Tuesday, 28 April 2026

OWL'S HOUSE PRESS

I have a great affection for The Secret Bookshelf in Carrickfergus, not just because of my admiration for the owners, Jo and Chris, and the way they've turned this little bookshop into what it is - Best Indie Bookstore (Ireland) 2024 and 2026 - but because it's by the sea. A bookshop by the sea is my idea of heaven. What's more, I always come away with something unexpected. Jan Carson and Horowitz were safe bets, but I've never read anything by T J Klune. The House in the Cerulean Sea caught my eye because of the title. A combination of house and sea - much like bookshop and sea - is hard for me to resist. 

Even more unexpected was The Last Death Poet by Stephen Daly. A book billed as a Young Adult LGBTQ+ novel with a supernatural twist is about as likely to attract me as J D Vance's upcoming memoir about his conversion to Catholicism.

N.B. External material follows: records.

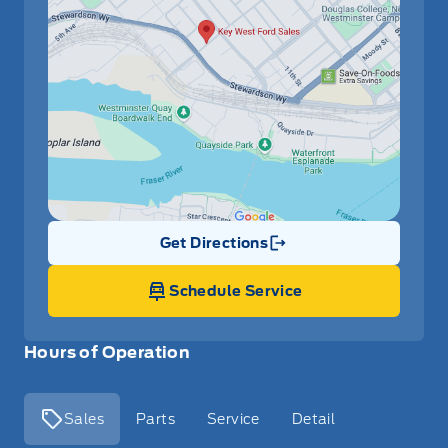
Get Directions
Link Icon
Schedule Service
Hours of Operation
Sales
Parts
Service
Detail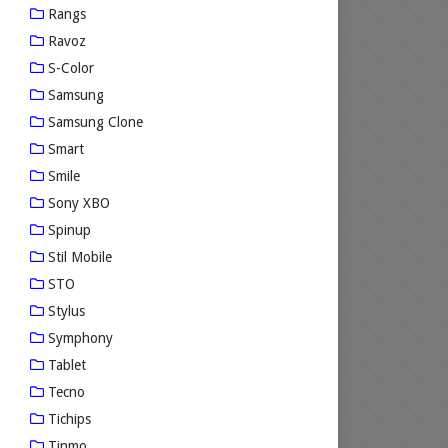
Rangs
Ravoz
S-Color
Samsung
Samsung Clone
Smart
Smile
Sony XBO
Spinup
Stil Mobile
STO
Stylus
Symphony
Tablet
Tecno
Tichips
Tinmo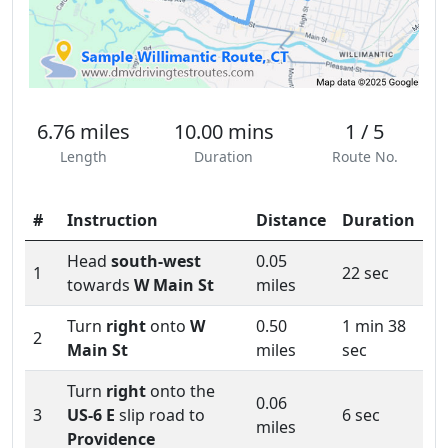
6.76 miles
10.00 mins
1 / 5
Length
Duration
Route No.
#
Instruction
Distance
Duration
Head
south-west
0.05
1
22 sec
towards
W Main St
miles
Turn
right
onto
W
0.50
1 min 38
2
Main St
miles
sec
Turn
right
onto the
0.06
3
US-6 E
slip road to
6 sec
miles
Providence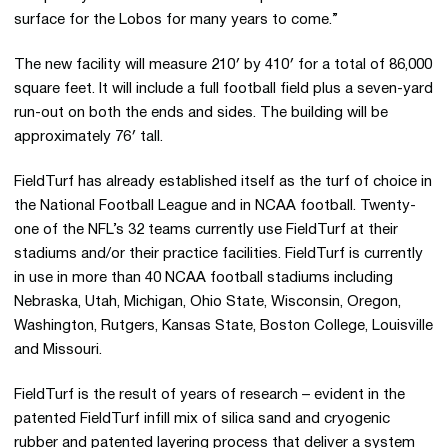
surface for the Lobos for many years to come.”
The new facility will measure 210′ by 410′ for a total of 86,000
square feet. It will include a full football field plus a seven-yard
run-out on both the ends and sides. The building will be
approximately 76′ tall.
FieldTurf has already established itself as the turf of choice in
the National Football League and in NCAA football. Twenty-
one of the NFL’s 32 teams currently use FieldTurf at their
stadiums and/or their practice facilities. FieldTurf is currently
in use in more than 40 NCAA football stadiums including
Nebraska, Utah, Michigan, Ohio State, Wisconsin, Oregon,
Washington, Rutgers, Kansas State, Boston College, Louisville
and Missouri.
FieldTurf is the result of years of research – evident in the
patented FieldTurf infill mix of silica sand and cryogenic
rubber and patented layering process that deliver a system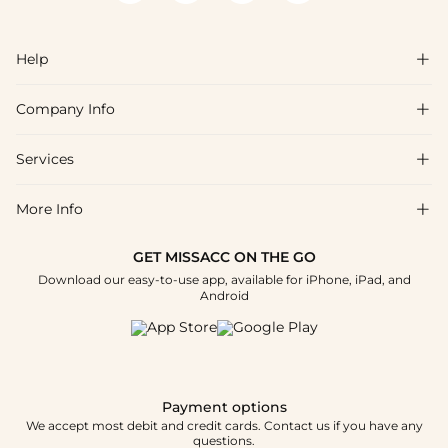
Help

Company Info

FAQs
Shipping & Delivery
Services

About Us
Returns & Exchanges
Blog
More Info

Affiliate
Size Chart
Privacy Policy
Project Tailor-Made
GET MISSACC ON THE GO
Payment Method
How To Choose
Download our easy-to-use app, available for iPhone, iPad, and
Terms & Conditions
Student & Graduate Discount
Android
Klarna
Contact Us
Healthcare Discount
Reviews
Press
Military Discount
Track Order
Payment options
Apply
We accept most debit and credit cards. Contact us if you have any
questions.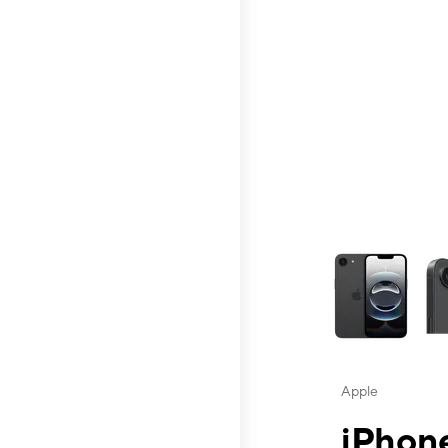
This carousel contai
Apple
iPhone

Some of my best friends write YA novels (very well, as it happens) but I'm ambivalent about the category and I really don't like the supernatural. Still, I'd met Stephen Daly and I liked him very much. Plus he's local, and the book is set in Belfast, so I bought it. I fully expected to skip through it, or give up after a chapter or two, instead of which I'm half-way through, and I'm hooked. And if you can hook a 77-year-old pedant with limited patience for modern trends, then good for you!

It's also a relief to find that a book which has been widely praised is actually well-written. There's so much rubbish out there, and so many good books that never see the light of day, because getting traditionally published is becoming harder and harder. Which is why, like so many others, I've  turned to self-publishing. Either way, it's a bumpy road, with rather more downs than ups. There's nothing quite as exciting as that first book launch, or seeing your novel in bookshop windows, but then there's the library reading with a turn-out of four, including your husband. Although to be fair, your granny might also have been there. She's been dead for decades, of course, but there was a familiar sighing noise, and a faint smell of wintergreen. (This is what reading Stephen Daly does for you.)

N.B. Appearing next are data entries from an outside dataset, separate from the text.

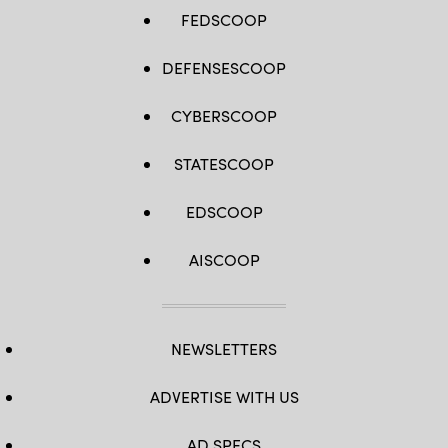
FEDSCOOP
DEFENSESCOOP
CYBERSCOOP
STATESCOOP
EDSCOOP
AISCOOP
NEWSLETTERS
ADVERTISE WITH US
AD SPECS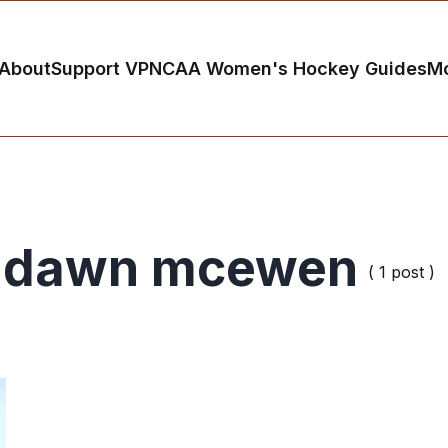
About
Support VP
NCAA Women's Hockey Guides
M
dawn mcewen
( 1 post )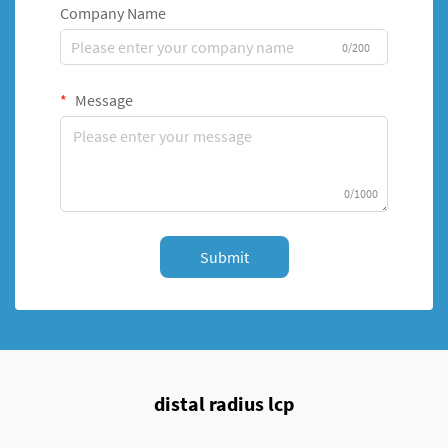
Company Name
0/200
Message
0/1000
Submit
distal radius lcp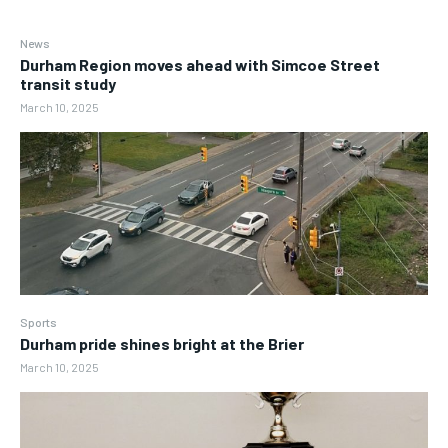
News
Durham Region moves ahead with Simcoe Street
transit study
March 10, 2025
Sports
Durham pride shines bright at the Brier
March 10, 2025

Fortunately, I do have an up of my own to report, and it's connected to a small, rented house called Owl's House in the village of Fish Hoek, near the southern tip of Africa, where I lived for a time as a child. (See detail in autobiographic-art on the right.) On one side of the valley was the Indian Ocean, on the other the Atlantic, and of all the houses I've lived in, this is the one that I remember with the greatest affection and nostalgia. It had a verandah where swallows nested in the summer, a garden where I played with my brother, and a shadowy pond full of frogs and tadpoles. Inside, like all our houses, it was full of books, and it was where I first discovered the world of my imagination.

I've lived in many different flats and houses since then, and every so often I find myself back in some town or country and am tempted to revisit the places I once knew. I've thought about doing this in Northern Ireland, a country I first came to in 1970, but Professor Gloom thinks this is a bad idea. He's probably right. Although, once in Zimbabwe, a man rang our doorbell and explained that his wife, who was with him, had lived in our house many years before. The man's name was Dan Jacobson and he seemed quite surprised when I told him how delighted I was to meet him, a fellow South African whose writing I admired. They stayed for tea and later he sent a signed copy of his autobiographical Time and Time Again, which I still have. 

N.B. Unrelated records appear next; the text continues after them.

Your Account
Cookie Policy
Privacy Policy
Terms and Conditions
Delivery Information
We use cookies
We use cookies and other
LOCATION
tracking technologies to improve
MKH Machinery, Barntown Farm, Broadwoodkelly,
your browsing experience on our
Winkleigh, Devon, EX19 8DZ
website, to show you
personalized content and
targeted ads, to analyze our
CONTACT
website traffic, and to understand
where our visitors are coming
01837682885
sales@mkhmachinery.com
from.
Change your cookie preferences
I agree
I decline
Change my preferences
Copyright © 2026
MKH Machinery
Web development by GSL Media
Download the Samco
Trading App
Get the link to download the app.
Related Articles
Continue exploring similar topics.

But to get back to the up I mentioned earlier: with the help of my wonderful editor and publishing director (thank you, Averill Buchanan!) I have a new creative venture. My two previously published adult novels, The Traveller's Guide to Love and Life Study #2, along with two middle-grade children's fantasies, Moon's Travelling Circus and The Voyage of the Molly Moon, are all going to be brought together under the roof of my own imprint. And they'll be joined by my third adult novel, which will be published later this year. 

No doubt there'll be plenty of downs to come, but for the time being it gives me great pleasure to unveil the logo. This, as you can see, is a delightful little owl, because the imprint itself is called Owl's House Press - as a grateful tribute to that long-ago, far-off house where my love of words first began.